(Your objective): When the string "پرینتر" appears in a line of the records, show the whole line.

== Records shown

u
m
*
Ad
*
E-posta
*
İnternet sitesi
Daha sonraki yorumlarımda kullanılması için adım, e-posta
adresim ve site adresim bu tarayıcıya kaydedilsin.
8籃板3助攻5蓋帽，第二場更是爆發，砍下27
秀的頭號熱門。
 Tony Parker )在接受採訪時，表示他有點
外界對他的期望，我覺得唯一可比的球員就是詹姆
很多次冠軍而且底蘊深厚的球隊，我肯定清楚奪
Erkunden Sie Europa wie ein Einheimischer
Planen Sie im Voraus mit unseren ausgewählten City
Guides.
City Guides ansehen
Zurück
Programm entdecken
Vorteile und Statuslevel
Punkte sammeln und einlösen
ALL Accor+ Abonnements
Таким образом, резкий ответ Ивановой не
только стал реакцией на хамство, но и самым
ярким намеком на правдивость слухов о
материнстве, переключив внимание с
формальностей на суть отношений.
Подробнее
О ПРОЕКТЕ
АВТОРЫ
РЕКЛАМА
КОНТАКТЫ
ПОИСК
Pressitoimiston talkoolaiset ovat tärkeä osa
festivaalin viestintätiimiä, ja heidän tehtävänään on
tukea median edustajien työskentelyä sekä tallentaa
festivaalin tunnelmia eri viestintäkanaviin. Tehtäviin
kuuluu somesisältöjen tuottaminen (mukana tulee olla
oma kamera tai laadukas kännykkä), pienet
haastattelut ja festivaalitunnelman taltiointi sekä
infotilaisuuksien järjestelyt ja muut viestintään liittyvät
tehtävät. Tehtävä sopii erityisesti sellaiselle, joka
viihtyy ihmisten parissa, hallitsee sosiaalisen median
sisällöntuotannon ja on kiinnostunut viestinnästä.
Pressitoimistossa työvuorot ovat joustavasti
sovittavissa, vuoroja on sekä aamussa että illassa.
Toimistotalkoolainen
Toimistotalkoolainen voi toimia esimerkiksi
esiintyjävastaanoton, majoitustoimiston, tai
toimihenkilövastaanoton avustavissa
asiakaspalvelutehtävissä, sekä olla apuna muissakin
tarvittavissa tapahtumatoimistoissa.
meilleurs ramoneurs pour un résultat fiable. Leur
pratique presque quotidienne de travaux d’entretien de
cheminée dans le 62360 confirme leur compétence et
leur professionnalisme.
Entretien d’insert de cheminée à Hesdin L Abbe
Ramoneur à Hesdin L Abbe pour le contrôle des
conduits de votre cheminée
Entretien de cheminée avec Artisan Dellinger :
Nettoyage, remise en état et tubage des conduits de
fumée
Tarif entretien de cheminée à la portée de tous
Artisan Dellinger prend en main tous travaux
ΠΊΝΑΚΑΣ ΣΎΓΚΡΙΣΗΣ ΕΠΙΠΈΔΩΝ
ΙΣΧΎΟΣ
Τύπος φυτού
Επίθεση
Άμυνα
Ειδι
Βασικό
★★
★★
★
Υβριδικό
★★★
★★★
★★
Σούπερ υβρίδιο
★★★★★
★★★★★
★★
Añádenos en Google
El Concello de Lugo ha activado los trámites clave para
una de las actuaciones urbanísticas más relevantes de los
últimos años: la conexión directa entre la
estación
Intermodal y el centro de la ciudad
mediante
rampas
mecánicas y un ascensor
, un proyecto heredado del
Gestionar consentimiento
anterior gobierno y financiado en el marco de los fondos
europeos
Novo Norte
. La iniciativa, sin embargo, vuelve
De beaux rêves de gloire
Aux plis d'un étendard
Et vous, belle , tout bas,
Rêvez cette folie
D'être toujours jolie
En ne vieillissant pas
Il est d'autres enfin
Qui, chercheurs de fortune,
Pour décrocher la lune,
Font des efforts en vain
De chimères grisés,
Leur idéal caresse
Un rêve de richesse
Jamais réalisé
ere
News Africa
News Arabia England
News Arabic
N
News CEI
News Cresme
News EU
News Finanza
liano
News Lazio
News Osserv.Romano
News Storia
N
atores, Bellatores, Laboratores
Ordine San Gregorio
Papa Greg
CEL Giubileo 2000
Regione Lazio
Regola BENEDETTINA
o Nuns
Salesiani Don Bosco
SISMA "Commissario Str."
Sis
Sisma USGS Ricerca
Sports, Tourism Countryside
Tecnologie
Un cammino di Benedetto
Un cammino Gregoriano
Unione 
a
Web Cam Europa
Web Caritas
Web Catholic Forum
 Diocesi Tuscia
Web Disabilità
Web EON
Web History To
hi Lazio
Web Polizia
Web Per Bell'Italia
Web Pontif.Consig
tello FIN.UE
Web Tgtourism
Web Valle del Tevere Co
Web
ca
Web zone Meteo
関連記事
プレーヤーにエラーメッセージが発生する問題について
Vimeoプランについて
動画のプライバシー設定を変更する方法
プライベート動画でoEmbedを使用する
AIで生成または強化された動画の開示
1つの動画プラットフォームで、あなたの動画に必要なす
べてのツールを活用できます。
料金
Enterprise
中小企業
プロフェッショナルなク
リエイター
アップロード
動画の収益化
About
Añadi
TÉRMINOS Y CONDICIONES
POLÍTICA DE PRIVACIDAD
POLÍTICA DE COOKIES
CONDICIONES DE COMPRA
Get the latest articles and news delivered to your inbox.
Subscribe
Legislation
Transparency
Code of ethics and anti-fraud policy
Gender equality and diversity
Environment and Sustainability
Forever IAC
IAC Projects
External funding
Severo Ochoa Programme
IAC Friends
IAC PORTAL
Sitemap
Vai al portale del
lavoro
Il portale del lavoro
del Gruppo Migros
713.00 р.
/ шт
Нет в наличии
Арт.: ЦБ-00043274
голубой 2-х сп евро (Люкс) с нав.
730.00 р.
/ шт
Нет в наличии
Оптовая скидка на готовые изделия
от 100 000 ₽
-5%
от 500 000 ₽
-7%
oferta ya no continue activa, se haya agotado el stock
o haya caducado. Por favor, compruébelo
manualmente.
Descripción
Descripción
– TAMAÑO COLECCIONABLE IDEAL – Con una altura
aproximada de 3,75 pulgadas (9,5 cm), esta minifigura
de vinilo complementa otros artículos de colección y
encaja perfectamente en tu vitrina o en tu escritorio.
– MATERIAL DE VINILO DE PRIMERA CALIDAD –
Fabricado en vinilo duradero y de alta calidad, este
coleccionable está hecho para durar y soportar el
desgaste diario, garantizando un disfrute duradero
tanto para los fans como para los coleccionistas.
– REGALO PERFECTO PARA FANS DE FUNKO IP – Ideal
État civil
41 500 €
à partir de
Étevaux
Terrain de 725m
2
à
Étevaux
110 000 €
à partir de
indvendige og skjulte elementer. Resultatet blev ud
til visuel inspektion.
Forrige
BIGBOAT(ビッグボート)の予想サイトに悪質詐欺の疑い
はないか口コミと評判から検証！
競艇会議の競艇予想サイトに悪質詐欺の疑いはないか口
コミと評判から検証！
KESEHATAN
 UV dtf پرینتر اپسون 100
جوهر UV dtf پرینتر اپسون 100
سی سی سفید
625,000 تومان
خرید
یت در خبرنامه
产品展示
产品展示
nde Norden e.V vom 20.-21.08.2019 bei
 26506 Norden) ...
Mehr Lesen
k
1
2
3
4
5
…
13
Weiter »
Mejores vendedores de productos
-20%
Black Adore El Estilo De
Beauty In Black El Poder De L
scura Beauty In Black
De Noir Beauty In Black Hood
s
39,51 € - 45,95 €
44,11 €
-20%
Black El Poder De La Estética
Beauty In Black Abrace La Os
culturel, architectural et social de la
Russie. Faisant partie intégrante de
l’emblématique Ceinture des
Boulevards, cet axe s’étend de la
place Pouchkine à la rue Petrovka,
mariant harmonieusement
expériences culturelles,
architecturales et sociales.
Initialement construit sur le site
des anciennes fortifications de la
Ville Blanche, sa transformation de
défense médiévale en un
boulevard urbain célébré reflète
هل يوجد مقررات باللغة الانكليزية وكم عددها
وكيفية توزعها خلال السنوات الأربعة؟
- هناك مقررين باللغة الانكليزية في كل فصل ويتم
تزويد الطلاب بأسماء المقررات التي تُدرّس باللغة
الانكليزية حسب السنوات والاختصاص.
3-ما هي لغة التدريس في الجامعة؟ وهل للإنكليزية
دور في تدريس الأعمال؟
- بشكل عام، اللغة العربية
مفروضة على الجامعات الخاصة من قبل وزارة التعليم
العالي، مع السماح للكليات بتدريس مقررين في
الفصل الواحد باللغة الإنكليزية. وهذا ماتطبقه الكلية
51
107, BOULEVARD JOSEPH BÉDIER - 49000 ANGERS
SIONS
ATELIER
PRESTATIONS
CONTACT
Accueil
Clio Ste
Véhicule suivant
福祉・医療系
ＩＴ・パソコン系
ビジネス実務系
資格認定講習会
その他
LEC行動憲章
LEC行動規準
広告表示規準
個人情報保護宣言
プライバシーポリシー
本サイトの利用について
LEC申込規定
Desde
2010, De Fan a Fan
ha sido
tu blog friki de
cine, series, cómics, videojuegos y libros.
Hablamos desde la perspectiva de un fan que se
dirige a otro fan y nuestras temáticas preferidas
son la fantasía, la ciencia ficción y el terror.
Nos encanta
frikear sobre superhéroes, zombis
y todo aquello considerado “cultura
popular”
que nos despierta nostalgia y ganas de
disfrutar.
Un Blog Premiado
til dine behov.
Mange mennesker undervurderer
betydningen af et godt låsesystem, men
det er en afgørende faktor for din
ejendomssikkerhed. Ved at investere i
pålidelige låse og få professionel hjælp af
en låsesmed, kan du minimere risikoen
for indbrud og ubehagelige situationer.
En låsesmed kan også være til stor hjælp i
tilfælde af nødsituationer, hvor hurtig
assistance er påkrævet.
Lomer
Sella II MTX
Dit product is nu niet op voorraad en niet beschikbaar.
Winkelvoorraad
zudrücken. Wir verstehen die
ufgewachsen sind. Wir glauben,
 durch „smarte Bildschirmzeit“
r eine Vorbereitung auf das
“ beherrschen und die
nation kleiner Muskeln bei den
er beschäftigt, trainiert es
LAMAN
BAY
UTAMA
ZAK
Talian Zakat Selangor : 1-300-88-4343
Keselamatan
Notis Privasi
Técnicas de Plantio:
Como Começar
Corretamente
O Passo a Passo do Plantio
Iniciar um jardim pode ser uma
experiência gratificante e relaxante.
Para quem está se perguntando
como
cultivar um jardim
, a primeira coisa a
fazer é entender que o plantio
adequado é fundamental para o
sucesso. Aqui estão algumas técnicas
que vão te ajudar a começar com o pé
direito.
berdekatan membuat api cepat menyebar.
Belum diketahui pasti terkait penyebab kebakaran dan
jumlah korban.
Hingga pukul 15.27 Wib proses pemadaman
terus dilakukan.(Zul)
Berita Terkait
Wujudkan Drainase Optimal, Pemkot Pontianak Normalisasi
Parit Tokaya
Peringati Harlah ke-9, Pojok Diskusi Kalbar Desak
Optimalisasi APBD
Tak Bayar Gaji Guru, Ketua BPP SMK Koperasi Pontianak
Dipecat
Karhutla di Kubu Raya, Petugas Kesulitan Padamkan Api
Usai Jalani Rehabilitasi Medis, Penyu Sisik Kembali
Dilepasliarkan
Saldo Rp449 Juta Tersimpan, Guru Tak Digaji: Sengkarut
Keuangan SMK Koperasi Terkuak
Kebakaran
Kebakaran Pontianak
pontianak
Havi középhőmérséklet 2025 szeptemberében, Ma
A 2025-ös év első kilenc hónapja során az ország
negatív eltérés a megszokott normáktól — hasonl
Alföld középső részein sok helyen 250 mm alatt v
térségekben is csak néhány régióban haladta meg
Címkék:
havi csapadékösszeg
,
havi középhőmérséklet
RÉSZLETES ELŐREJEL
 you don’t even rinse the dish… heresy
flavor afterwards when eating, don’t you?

====

(Solution to the problem):
 UV dtf پرینتر اپسون 100
جوهر UV dtf پرینتر اپسون 100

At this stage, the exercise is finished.